Like many on this forum, I have no cartilage left in hips (due to osteoarthritis) and have been informed by an orthopaedic surgeon that hip replacement is the only course of action. I accept this, but the issue that shocked me slightly was the orthopaedic surgeon’s (age – at a guess early 40’s) lack of interest in the causes and true nature of osteoarthritis. He couldn’t answer any of my scientific related questions, especially in relation to stem cell growth. I wish there was some conduit by which ordinary members of the public could ask scientifically orientated questions in relation to osteoarthritis.

Comments

  • helpline_teamhelpline_team Posts: 2,016
    edited 30. Nov -1, 00:00
    Hi tamlin

    Thank you for your forum posting.

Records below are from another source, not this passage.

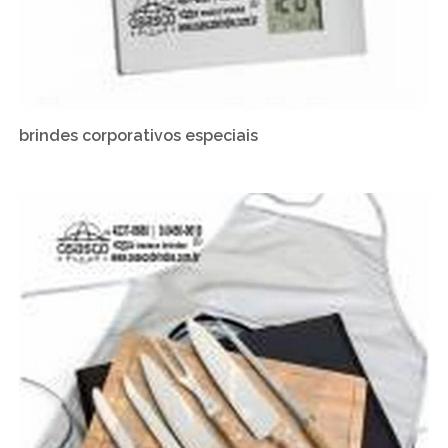
brindes corporativos especiais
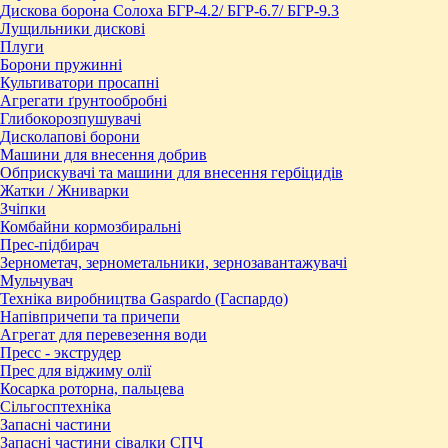
Дискова борона Солоха БГР-4.2/ БГР-6.7/ БГР-9.3
Лущильники дискові
Плуги
Борони пружинні
Культиватори просапні
Агрегати ґрунтообробні
Глибокорозпушувачі
Дисколапові борони
Машини для внесення добрив
Обприскувачі та машини для внесення гербіцидів
Жатки / Жниварки
Зчіпки
Комбайни кормозбиральні
Прес-підбирач
Зернометач, зернометальники, зернозавантажувачі
Мульчувач
Техніка виробництва Gaspardo (Гаспардо)
Напівпричепи та причепи
Агрегат для перевезення води
Пресc - экструдер
Прес для віджиму олії
Косарка роторна, пальцева
Сільгосптехніка
Запасні частини
Запасні частини сівалки СПЧ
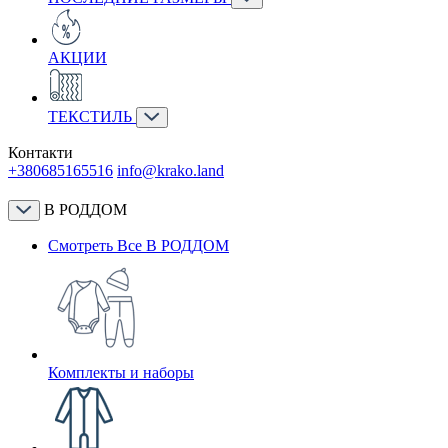
АКЦИИ
ТЕКСТИЛЬ
Контакти
+380685165516
info@krako.land
В РОДДОМ
Смотреть Все В РОДДОМ
Комплекты и наборы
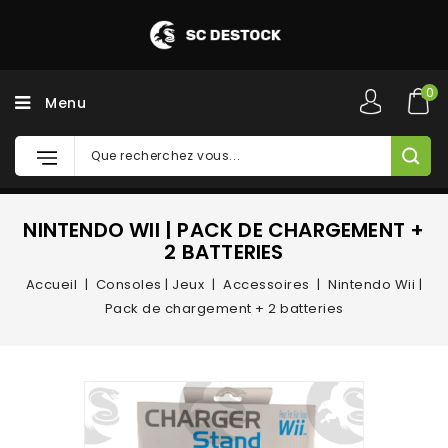
0
Menu
NINTENDO WII | PACK DE CHARGEMENT +
2 BATTERIES
Accueil
Consoles | Jeux
Accessoires
Nintendo Wii |
Pack de chargement + 2 batteries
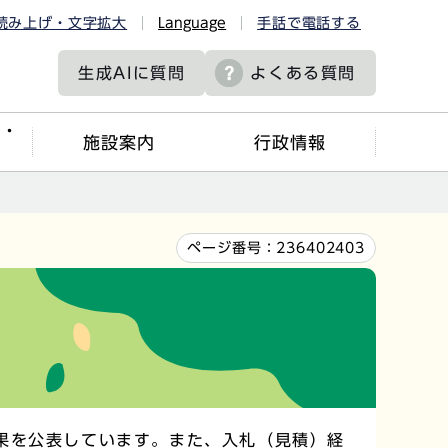
読み上げ・文字拡大
Language
手話で電話する
生成AIに
質問
よくある質問
ツ・
施設案内
行政情報
ページ番号：
236402403
果を公表しています。また、入札（見積）経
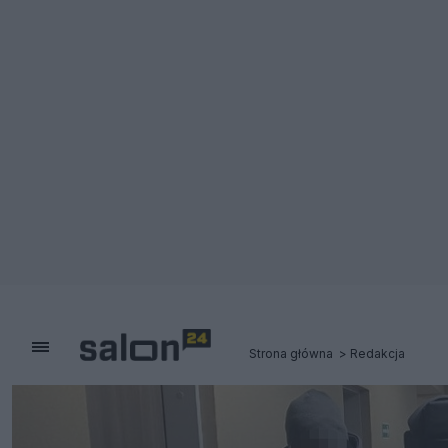
Strona główna
Redakcja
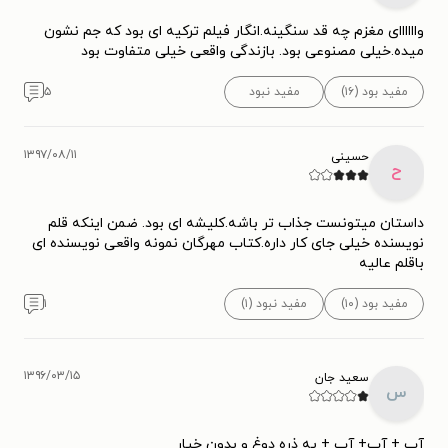
واااااای مغزم چه قد سنگینه.انگار فیلم ترکیه ای بود که جم نشون
میده.خیلی مصنوعی بود. بازندگی واقعی خیلی متفاوت بود
مفید بود (۱۶)
مفید نبود
۵
۱۳۹۷/۰۸/۱۱
حسینی
ح
داستان میتونست جذاب تر باشه.کلیشه ای بود. ضمن اینکه قلم
نویسنده خیلی جای کار داره.کتاب مهرگان نمونه واقعی نویسنده ای
باقلم عالیه
مفید بود (۱۰)
مفید نبود (۱)
۱
۱۳۹۶/۰۳/۱۵
سعید جان
س
آب + آب+ آب + یه ذره دوغ و بدون خیار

As we are not a researched based organisation, unfortunately I’m unable to provide you with the stem cell research you are looking for. I wonder if Arthritis Research UK could be helpful with regards to the research (they are the research body for arthritis in the UK) http://www.arthritisresearchuk.org/

    You say that you have osteoarthritis in your hips and the surgeon you’ve seen has suggested that a hip replacement is the only course of action. We’re not medically qualified however, we are able to talk about your arthritis. We can explore options with you as well as providing information and offering a listening ear.
    I wonder if you posted on our ‘living with arthritis’ forum http://arthritiscareforum.org.uk/viewforum.php?f=8 you may find the experiences of others of help.

    You are most welcome to give us a ring on our Helplines 0808 800 4050 (Monday – Friday 10am – 4pm) here we can chat to you informally and in confidence.

    Best wishes
    Lynda
  • tamlintamlin Posts: 5
    edited 30. Nov -1, 00:00
    Thanks for such a prompt and thoughtful response Lynda. I thought there might just be an outside chance that a member of this team would scan these postings occasionally.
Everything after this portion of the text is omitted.